Which way is the horse walking?
In the video, viewers are asked which way they think the horse is walking.
Mr Jackson says: “According to Damayanti Datta, if you see the horse walking forward you are probably left brained.
“If you see it walking backwards then that is a sign you are right brained.”
Do the left and right side of the brain differ?
It is suggested that people are either left or right-brained, meaning one side of the brain is more dominant.
The theory is based on the fact that the brain’s two hemispheres function differently and first came to light in the 1960s, thanks to research from psychobiologist and Nobel Prize winner Roger W. Sperry.
It is claimed that people who are very logical, analytical and methodical are more left-brain oriented. This side of the brain is sometimes called ‘the digital brain’ and is better at tasks such as reading, writing and computations.
Sperry’s research says the left side of the brain helps with logic, sequencing, facts, mathematics and linear thinking.
By comparison, people who are more creative, intuitive and artistic tend to be more right-brain oriented. This side of the brain is sometimes referred to as ‘the analog brain’ and has a less organised way of thinking.
It is said that the right-brain helps with imagination, intuition, arts, rhythm, daydreaming, holistic thinking and non-verbal cues.
Theory also suggests that whichever side of your brain is most dominant can influence what your personality is like, such as whether you are more outgoing, extroverted, creative or analytical.
Is the theory actually true?
Research published by a team of neuroscientists in the Plos One journal in 2013 found there was no proof that this theory is actually true.
The team found that the human brain does not actually favour one side over the other and although the left and right do function differently, they both work together.
This means that when you carry out a logical task, or work on something creative, you are receiving input from both sides of your brain, not just one.
Researchers said: “Lateralization of brain connections appears to be a local rather than global property of brain networks, and our data are not consistent with a whole-brain phenotype of greater “left-brained” or greater “right-brained” network strength across individuals.
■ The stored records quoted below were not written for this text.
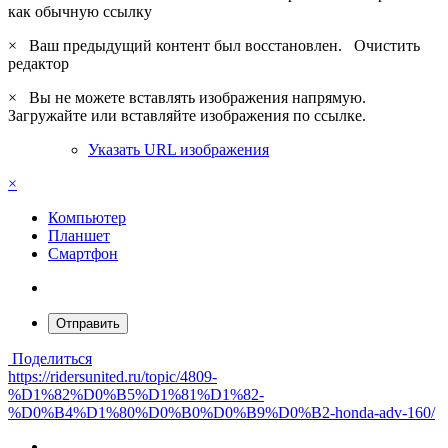
как обычную ссылку
×
Ваш предыдущий контент был восстановлен.
Очистить
редактор
×
Вы не можете вставлять изображения напрямую.
Загружайте или вставляйте изображения по ссылке.
Указать URL изображения
×
Компьютер
Планшет
Смартфон
Отправить
Поделиться
https://ridersunited.ru/topic/4809-
%D1%82%D0%B5%D1%81%D1%82-
%D0%B4%D1%80%D0%B0%D0%B9%D0%B2-honda-adv-160/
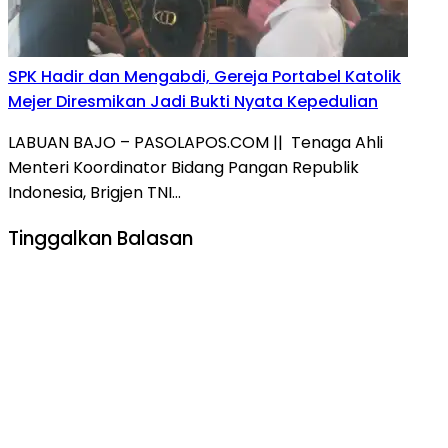
SPK Hadir dan Mengabdi, Gereja Portabel Katolik
Mejer Diresmikan Jadi Bukti Nyata Kepedulian
LABUAN BAJO – PASOLAPOS.COM || Tenaga Ahli
Menteri Koordinator Bidang Pangan Republik
Indonesia, Brigjen TNI…
Tinggalkan Balasan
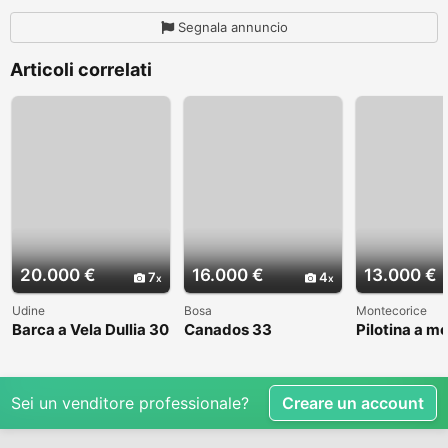
Segnala annuncio
Articoli correlati
20.000 €
16.000 €
13.000 €
7
4
Udine
Bosa
Montecorice
Barca a Vela Dullia 30
Canados 33
Pilotina a m
Sei un venditore professionale?
Creare un account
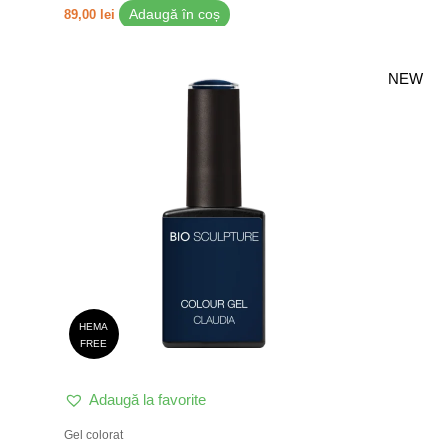
89,00
lei
Adaugă în coș
NEW
HEMA
FREE
Adaugă la favorite
Gel colorat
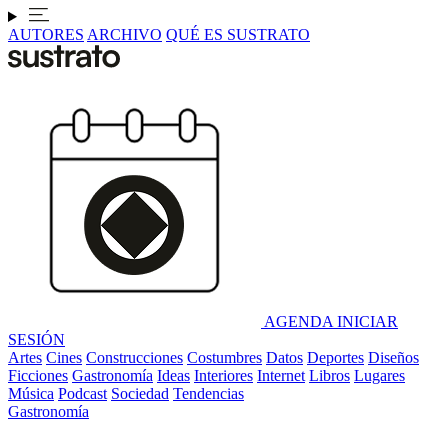
AUTORES
ARCHIVO
QUÉ ES SUSTRATO
AGENDA
INICIAR
SESIÓN
Artes
Cines
Construcciones
Costumbres
Datos
Deportes
Diseños
Ficciones
Gastronomía
Ideas
Interiores
Internet
Libros
Lugares
Música
Podcast
Sociedad
Tendencias
Gastronomía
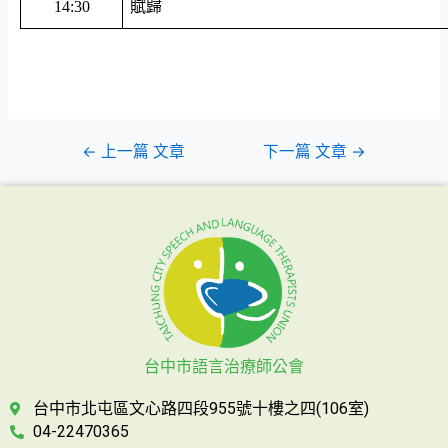
14:30
賦歸
←
上一篇 文章
下一篇 文章
→
台中市語言治療師公會
台中市北屯區文心路四段955號十樓之四(106室)
04-22470365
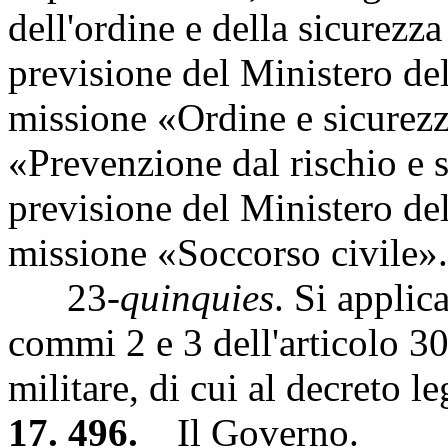
dell'ordine e della sicurezza
previsione del Ministero del
missione «Ordine e sicurez
«Prevenzione dal rischio e 
previsione del Ministero del
missione «Soccorso civile».
23-
quinquies
. Si applic
commi 2 e 3 dell'articolo 3
militare, di cui al decreto 
17. 496.
Il Governo.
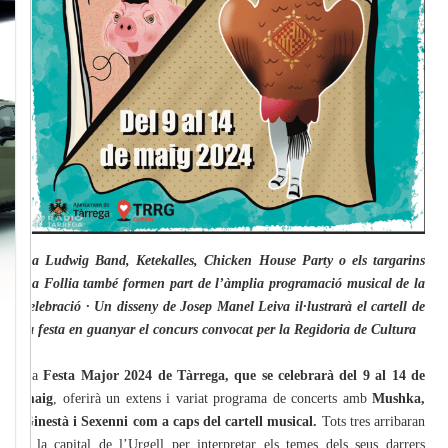
La Ludwig Band, Ketekalles, Chicken House Party o els targarins
La Follia també formen part de l’àmplia programació musical de la
celebració · Un disseny de Josep Manel Leiva il·lustrarà el cartell de
la festa en guanyar el concurs convocat per la Regidoria de Cultura
La
Festa Major 2024 de Tàrrega, que se celebrarà del 9 al 14 de
maig
, oferirà un extens i variat programa de concerts amb
Mushka,
Ginestà i Sexenni com a caps del cartell musical.
Tots tres arribaran
a la capital de l’Urgell per interpretar els temes dels seus darrers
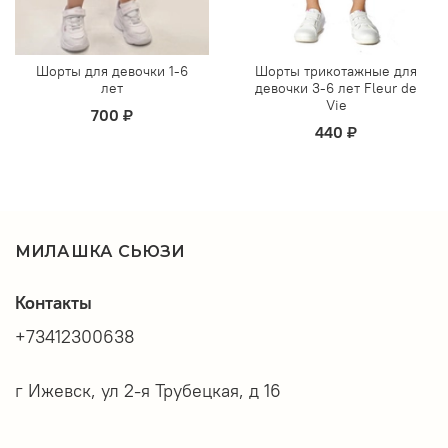
Шорты для девочки 1-6
Шорты трикотажные для
лет
девочки 3-6 лет Fleur de
Vie
700 ₽
440 ₽
МИЛАШКА СЬЮЗИ
Контакты
+73412300638
г Ижевск, ул 2-я Трубецкая, д 16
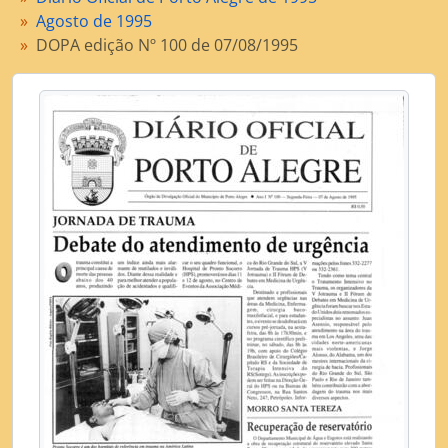
[Item] DOPA edição Nº 105 de 14/08/1995
Agosto de 1995
[Item] DOPA edição Nº 106 de 15/08/1995
DOPA edição Nº 100 de 07/08/1995
[Item] DOPA edição Nº 107 de 16/08/1995
[Item] DOPA edição Nº 108 de 17/08/1995
[Item] DOPA edição Nº 109 de 18/08/1995
[Item] DOPA edição Nº 110 de 21/08/1995
[Item] DOPA edição Nº 111 de 22/08/1995
[Item] DOPA edição Nº 112 de 23/08/1995
[Item] DOPA edição Nº 113 de 24/08/1995
[Item] DOPA edição Nº 114 de 25/08/1995
[Item] DOPA edição Nº 115 de 28/08/1995
[Item] DOPA edição Nº 116 de 29/08/1995
[Item] DOPA edição Nº 117 de 30/08/1995
[Item] DOPA edição Nº 118 de 31/08/1995
[Dossiê] Setembro de 1995
[Dossiê] Outubro de 1995
[Dossiê] Novembro de 1995
[Dossiê] Dezembro de 1995
[Subsérie] Diário Oficial de Porto Alegre de 1996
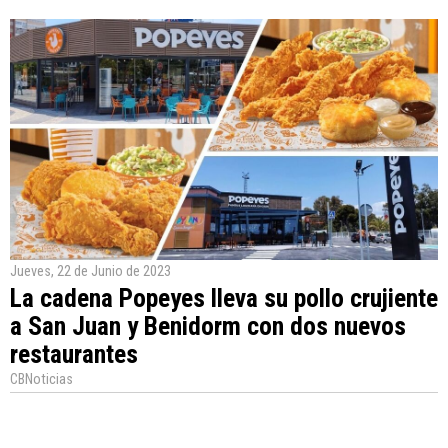
Jueves, 22 de Junio de 2023
La cadena Popeyes lleva su pollo crujiente
a San Juan y Benidorm con dos nuevos
restaurantes
CBNoticias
“Small increases in lateralization with age were seen, but no differences in gender were observed.”
The team added: ““Our analyses suggest that an individual brain is not “left-brained” or “right-brained” as a global property, but that asymmetric lateralization is a property of individual nodes or local subnetworks, and that different aspects of the left-dominant network and right-dominant network may show relatively greater or lesser lateralization within an individual.”